Entscheidungsstichwort (Thema)

Lenkzeitunterbrechung. Straßenbahnfahrer

 

Leitsatz (amtlich)

Keine Geltung der europarechtlichen und nationalen Vorschriften zur Verpflichtung der Einhaltung einer Lenkzeitunterbrechung (Fahrtunterbrechung) nach einer bestimmten Gesamtlenkzeitdauer (Lenkdauer) für Straßenbahnfahrerinnen und Straßenbahnfahrer.

 

Normenkette

FPersV § 1 Abs. 1

 

Verfahrensgang

ArbG Berlin (Urteil vom 17.01.2007; Aktenzeichen 91 Ca 9752/06)

 

Nachgehend

BAG (Urteil vom 18.11.2008; Aktenzeichen 9 AZR 737/07)

 

Tenor

1. Die Berufung des Klägers gegen das Urteil des Arbeitsgerichts Berlin vom 17.01.2007 – 91 Ca 9752/06 – wird auf seine Kosten zurückgewiesen.

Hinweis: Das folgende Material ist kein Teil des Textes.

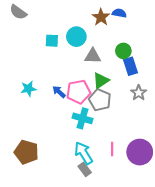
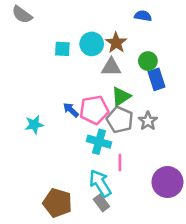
brown star: (101, 17) -> (116, 43), moved
cyan star: (28, 89) -> (34, 125), moved
gray star: (139, 93) -> (148, 121), moved
pink line: (112, 149) -> (120, 162), moved
brown pentagon: (26, 152) -> (57, 203), moved

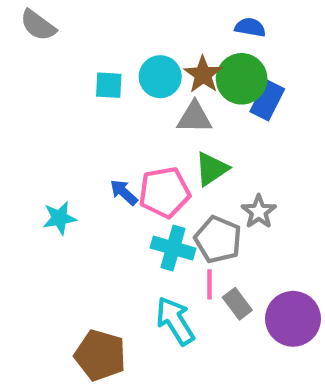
green circle: (148, 61) -> (242, 79), moved, size x1.5
blue rectangle: (156, 79) -> (267, 100), moved, turned 45
gray pentagon: (120, 120) -> (218, 239), moved
gray rectangle: (101, 203) -> (237, 304), moved

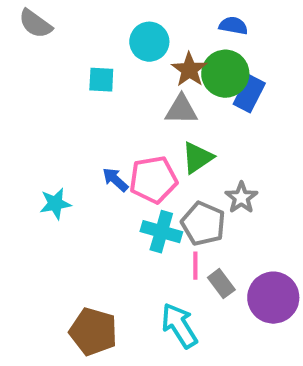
cyan circle: (160, 77) -> (149, 42), moved
cyan arrow: (175, 321) -> (179, 326), moved

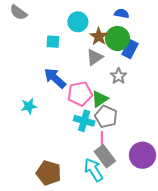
gray triangle: (181, 110) -> (95, 57), turned -36
green triangle: (197, 158) -> (100, 99), moved
blue arrow: (115, 180) -> (55, 78), moved, size x1.6
gray star: (241, 198) -> (119, 76), moved
gray rectangle: (221, 284) -> (105, 156), moved, size x1.5

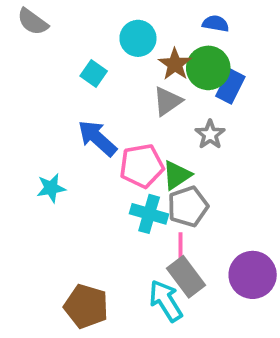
cyan square: (53, 42) -> (94, 73), turned 32
gray pentagon: (106, 117) -> (188, 207), turned 30

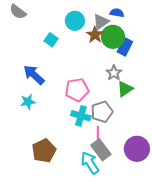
gray triangle: (168, 101) -> (101, 22), moved
blue arrow: (97, 138) -> (34, 75), moved
green triangle: (177, 175) -> (125, 89), moved
brown pentagon: (86, 306) -> (44, 151), moved, turned 30

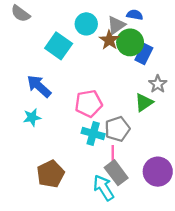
cyan square: (51, 40) -> (59, 46), size x1.6
gray star: (114, 73) -> (158, 84), moved

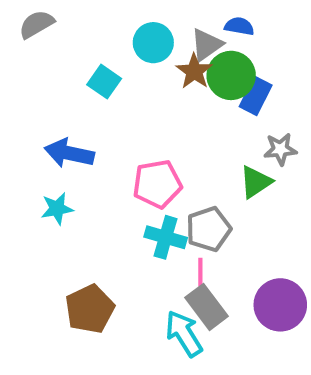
gray semicircle: (21, 14) -> (36, 24), turned 114
cyan square: (59, 46) -> (104, 82), size x0.7
gray star: (158, 84) -> (280, 149), turned 30
blue arrow: (39, 86) -> (69, 153), turned -30

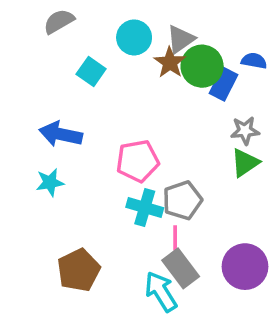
gray semicircle: (36, 24) -> (59, 21), moved
blue semicircle: (239, 26) -> (254, 61), moved
green triangle: (256, 182) -> (245, 163), moved

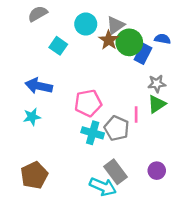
gray pentagon: (182, 200) -> (117, 128), turned -30
pink line: (175, 238) -> (136, 115), moved
purple circle: (245, 267) -> (157, 171), size x0.6
brown pentagon: (79, 270) -> (34, 175), moved
cyan arrow: (161, 292) -> (103, 187), turned 145

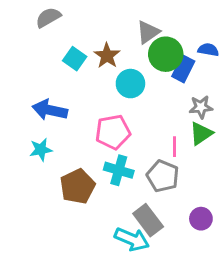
cyan circle: (86, 24) -> (130, 84), moved
brown star: (109, 40) -> (107, 56), moved
gray pentagon: (117, 128) -> (163, 176), moved
brown pentagon: (34, 175) -> (78, 186), moved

2. Die Revision wird zugelassen.

 

Tatbestand

Der Kläger begehrt mit seiner Klage die Klärung der Problematik, ob er als Straßenbahnfahrer im öffentlichen Personennahverkehr nach 270 Minuten Gesamtlenkzeitdauer eine Lenkzeitunterbrechung von 45 Minuten einzuhalten hat (sofern sich keine Ruhezeit anschließt) bzw. ob die Beklagte verpflichtet ist, die Einsatzpläne entsprechend zu gestalten.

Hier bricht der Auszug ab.